WORK REQUEST: Return only the final portion of the entries: the line with "About Ghana Institute Of Journalism GIJ" and every line after it, each one exact.

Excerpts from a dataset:
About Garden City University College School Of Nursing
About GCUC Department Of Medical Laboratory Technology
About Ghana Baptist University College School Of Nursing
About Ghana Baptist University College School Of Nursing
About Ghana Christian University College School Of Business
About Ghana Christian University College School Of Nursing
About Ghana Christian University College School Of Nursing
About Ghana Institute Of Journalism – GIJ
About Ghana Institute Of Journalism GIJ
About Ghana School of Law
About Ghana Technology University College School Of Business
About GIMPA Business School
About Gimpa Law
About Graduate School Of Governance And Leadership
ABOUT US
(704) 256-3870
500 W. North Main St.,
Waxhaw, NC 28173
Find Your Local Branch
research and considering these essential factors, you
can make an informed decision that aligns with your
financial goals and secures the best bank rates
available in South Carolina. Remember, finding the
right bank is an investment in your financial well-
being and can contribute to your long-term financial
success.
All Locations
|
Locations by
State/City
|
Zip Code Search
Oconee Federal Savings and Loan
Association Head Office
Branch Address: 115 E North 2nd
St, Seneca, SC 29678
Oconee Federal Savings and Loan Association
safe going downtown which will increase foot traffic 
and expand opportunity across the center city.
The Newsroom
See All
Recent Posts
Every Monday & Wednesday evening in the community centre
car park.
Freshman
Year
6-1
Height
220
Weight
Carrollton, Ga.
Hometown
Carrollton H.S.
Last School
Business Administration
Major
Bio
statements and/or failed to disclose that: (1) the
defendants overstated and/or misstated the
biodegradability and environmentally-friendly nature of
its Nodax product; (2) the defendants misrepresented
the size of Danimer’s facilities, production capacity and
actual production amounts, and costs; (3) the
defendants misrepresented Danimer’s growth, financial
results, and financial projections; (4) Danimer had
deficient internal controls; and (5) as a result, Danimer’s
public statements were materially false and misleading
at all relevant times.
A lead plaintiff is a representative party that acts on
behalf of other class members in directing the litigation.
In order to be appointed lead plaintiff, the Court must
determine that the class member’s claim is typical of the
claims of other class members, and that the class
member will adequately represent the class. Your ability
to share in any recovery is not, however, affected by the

SOLUTION TO THIS TASK:
About Ghana Institute Of Journalism GIJ
About Ghana School of Law
About Ghana Technology University College School Of Business
About GIMPA Business School
About Gimpa Law
About Graduate School Of Governance And Leadership
ABOUT US
(704) 256-3870
500 W. North Main St.,
Waxhaw, NC 28173
Find Your Local Branch
research and considering these essential factors, you
can make an informed decision that aligns with your
financial goals and secures the best bank rates
available in South Carolina. Remember, finding the
right bank is an investment in your financial well-
being and can contribute to your long-term financial
success.
All Locations
|
Locations by
State/City
|
Zip Code Search
Oconee Federal Savings and Loan
Association Head Office
Branch Address: 115 E North 2nd
St, Seneca, SC 29678
Oconee Federal Savings and Loan Association
safe going downtown which will increase foot traffic 
and expand opportunity across the center city.
The Newsroom
See All
Recent Posts
Every Monday & Wednesday evening in the community centre
car park.
Freshman
Year
6-1
Height
220
Weight
Carrollton, Ga.
Hometown
Carrollton H.S.
Last School
Business Administration
Major
Bio
statements and/or failed to disclose that: (1) the
defendants overstated and/or misstated the
biodegradability and environmentally-friendly nature of
its Nodax product; (2) the defendants misrepresented
the size of Danimer’s facilities, production capacity and
actual production amounts, and costs; (3) the
defendants misrepresented Danimer’s growth, financial
results, and financial projections; (4) Danimer had
deficient internal controls; and (5) as a result, Danimer’s
public statements were materially false and misleading
at all relevant times.
A lead plaintiff is a representative party that acts on
behalf of other class members in directing the litigation.
In order to be appointed lead plaintiff, the Court must
determine that the class member’s claim is typical of the
claims of other class members, and that the class
member will adequately represent the class. Your ability
to share in any recovery is not, however, affected by the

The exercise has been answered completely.